At a party on the fringe of the year’s biggest AI conference, Elon Musk put an end to rumors about his automaker’s ambitions for AI hardware.
According to people invited to the event, Musk said he “wanted to make it clear that Tesla is serious about AI, both on the software and hardware fronts.” He added, “We are developing custom AI hardware chips.” He was joined on stage by Jim Keller, an engineer involved with developing silicon at AMD and Apple who joined Tesla last year, as well as Andrej Karpathy, Tesla’s director of AI, and Shivon Zilis, also at Tesla.
Rumors have swirled about the possibility of Tesla’s building its own machine-learning chips since we explained last year that the firm had split with its original AI hardware supplier, MobilEye, after an accident involving Tesla’s AutoPilot technology. Now we know it’s true.
The event was orchestrated to help Tesla recruit engineers during the Neural Information Processing Systems (NIPS) conference. As well as talking about AI hardware, Musk also discussed topics including automated driving, artificial general intelligence, and brain-computer interfaces.

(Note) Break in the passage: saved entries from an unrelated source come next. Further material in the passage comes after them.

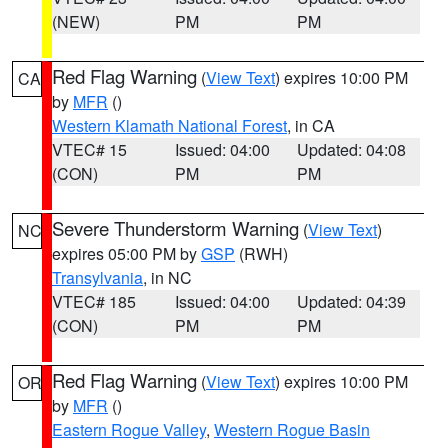
(NEW)
PM
PM
Red Flag Warning
(
View Text
) expires 10:00 PM
CA
by
MFR
()
Western Klamath National Forest
, in CA
VTEC# 15
Issued: 04:00
Updated: 04:08
(CON)
PM
PM
Severe Thunderstorm Warning
(
View Text
)
NC
expires 05:00 PM by
GSP
(RWH)
Transylvania
, in NC
VTEC# 185
Issued: 04:00
Updated: 04:39
(CON)
PM
PM
Red Flag Warning
(
View Text
) expires 10:00 PM
OR
by
MFR
()
Eastern Rogue Valley
,
Western Rogue Basin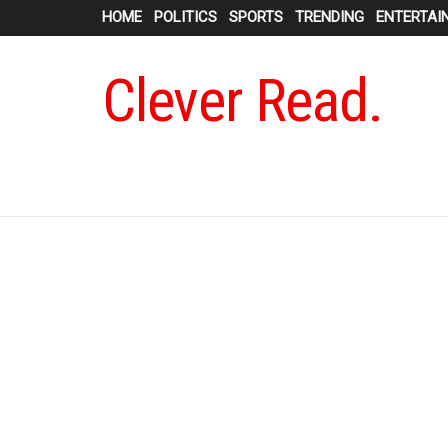
HOME
POLITICS
SPORTS
TRENDING
ENTERTAI
Clever Read.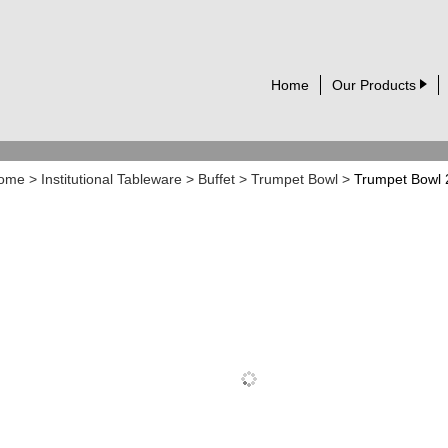
Home
Our Products
ome
>
Institutional Tableware
>
Buffet
>
Trumpet Bowl
>
Trumpet Bowl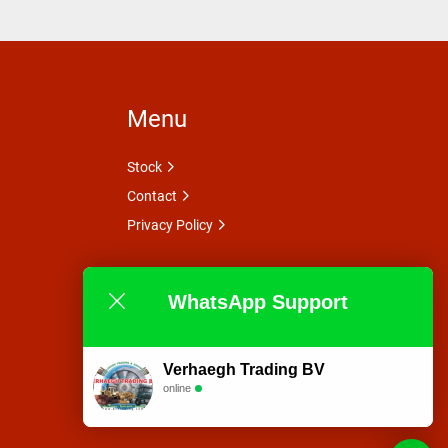
Menu
Stock
Contact
Privacy Policy
WhatsApp Support
Verhaegh Trading BV
online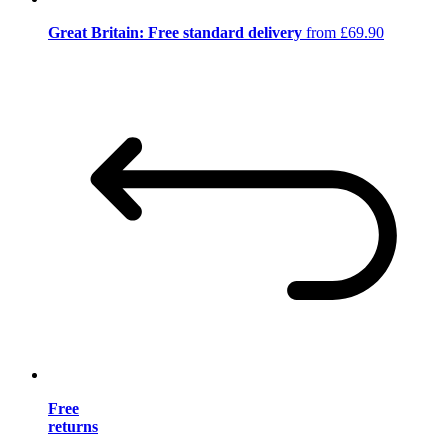
Great Britain: Free standard delivery
from £69.90
Free
returns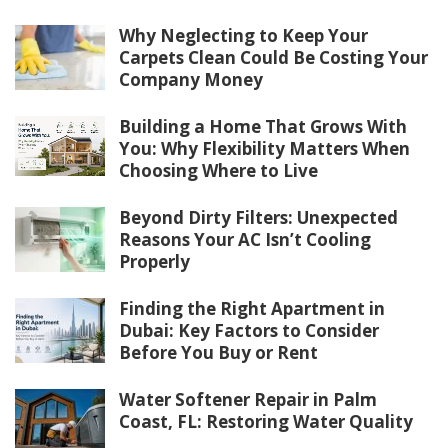
Why Neglecting to Keep Your
Carpets Clean Could Be Costing Your
Company Money
Building a Home That Grows With
You: Why Flexibility Matters When
Choosing Where to Live
Beyond Dirty Filters: Unexpected
Reasons Your AC Isn’t Cooling
Properly
Finding the Right Apartment in
Dubai: Key Factors to Consider
Before You Buy or Rent
Water Softener Repair in Palm
Coast, FL: Restoring Water Quality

Predictably, he made some bold claims. He suggested that artificial general intelligence, the grand challenge of the field, would be achieved in just five or 10 years. For all the academic progress that’s been made in the past few years, it’s hard to imagine that anyone involved in the field would take that claim seriously. He also made typically bold remarks about when autonomous driving would arrive.